A Brief History of Signet Rings
- Posted on 04.07.23
The human desire to personalize and adorn ourselves with jewelry is nothing new. The signet ring has a long and rich history dating back to at least 3500 BCE. Historical records show that the people of Mesopotamia created engraved seals to mark authenticity, Egyptian pharaohs engraved scarabs for rings, and Romans personalized iron and gold with symbols.
For many cultures, authenticity has been the driving force behind engraving signet rings. Signet rings have been used to stamp, seal or sign documents in many cultures and the figures who owned these rings tended to be in positions of power.
While these rings have been dominantly worn by men, during the Byzantine Empire women began to wear signet rings that donned their family crests. This was in part due to the fact that women were slowly being recognized as the caretakers of their households and families' possessions.
In the Middle Ages, Nobility continued to engrave family crests, emblems, and personal markings onto their signet rings to emulate their power, pride, and personalization.

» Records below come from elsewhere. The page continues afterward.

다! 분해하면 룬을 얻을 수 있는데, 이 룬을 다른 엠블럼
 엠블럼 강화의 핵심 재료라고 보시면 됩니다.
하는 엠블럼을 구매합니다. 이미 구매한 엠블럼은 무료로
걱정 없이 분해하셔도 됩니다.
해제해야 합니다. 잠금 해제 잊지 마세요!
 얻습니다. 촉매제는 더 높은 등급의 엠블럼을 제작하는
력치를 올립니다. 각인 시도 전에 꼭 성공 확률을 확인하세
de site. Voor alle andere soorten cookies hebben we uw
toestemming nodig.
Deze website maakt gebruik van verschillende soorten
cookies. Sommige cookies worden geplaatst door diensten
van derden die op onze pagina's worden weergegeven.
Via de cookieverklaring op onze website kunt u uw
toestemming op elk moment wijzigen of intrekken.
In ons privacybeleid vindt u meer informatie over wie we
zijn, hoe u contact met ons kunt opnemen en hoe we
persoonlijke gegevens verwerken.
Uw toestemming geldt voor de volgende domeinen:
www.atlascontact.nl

Those who did not have noble status or family crests, would still wear signet rings. Instead of a coat of arms, their rings would have their trades and initials engraved on them. For example, a tailor might wear a signet with scissors and their family name engraved on the bezel.

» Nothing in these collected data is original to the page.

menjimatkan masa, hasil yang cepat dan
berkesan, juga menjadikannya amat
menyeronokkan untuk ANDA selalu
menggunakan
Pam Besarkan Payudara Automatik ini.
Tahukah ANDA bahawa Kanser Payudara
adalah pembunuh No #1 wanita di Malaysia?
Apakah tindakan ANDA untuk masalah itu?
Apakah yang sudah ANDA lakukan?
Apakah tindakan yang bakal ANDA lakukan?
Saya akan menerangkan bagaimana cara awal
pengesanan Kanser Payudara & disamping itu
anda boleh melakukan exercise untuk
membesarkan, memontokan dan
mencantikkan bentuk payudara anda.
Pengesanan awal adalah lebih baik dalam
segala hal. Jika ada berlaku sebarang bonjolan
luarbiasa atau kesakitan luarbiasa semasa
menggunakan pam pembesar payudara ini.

By the 19th century, these rings became ornate for higher class wearers; They added jewels and carved into hard stones. The signet ring was considered an important part of the “gentlemen” dress code. According to the Western gentlemen’s world, signet rings were intended to be worn on the smallest finger of your non-dominant hand. This tradition stemmed from the Grecians, who wore their signet rings on their non-dominant hand or guard hand to limit their “enemy” or others from viewing their personal engraving and therefore would keep the signet ring’s meaning private to only the wearer.
While the signet ring was still a marker of cultural status, their functionality as a stamp, seal or signature waned in the 19th century as writing became more common. Engraved signatures were no longer needed; this loosened the rules of what finger it was worn on, but more importantly, it allowed for engravings to be more sentimental and creative. By the 20th century, the production and consumption of jewelry became more democratic and signet rings were adopted by individuals and various organizations alike.
As signet rings have evolved, their meanings have become more tender and personal, yet their history holds universal sentimental value. We all yearn for meaning –– these rings serve as small reminders throughout the day of those important beliefs, moments, or people in our lives. The words we chose to carry with us are comforting and we do not want them to be lost in translation; there are some words that simply more powerful in your mother tongue.
Today, we can honor tradition while creating our own guidelines. Any person can choose to wear a signet ring regardless of their status or personhood. Early Greek army commanders wore signet rings after a victorious battle, we can wear them after a victorious milestone too. Engraved signet rings can commemorate an important friend, lover, time, or philosophy, written in your mother tongue. Jewelry is always personal and nostalgic. Signet rings allow us to define what we want to be nostalgic for, what we want to hold close to us.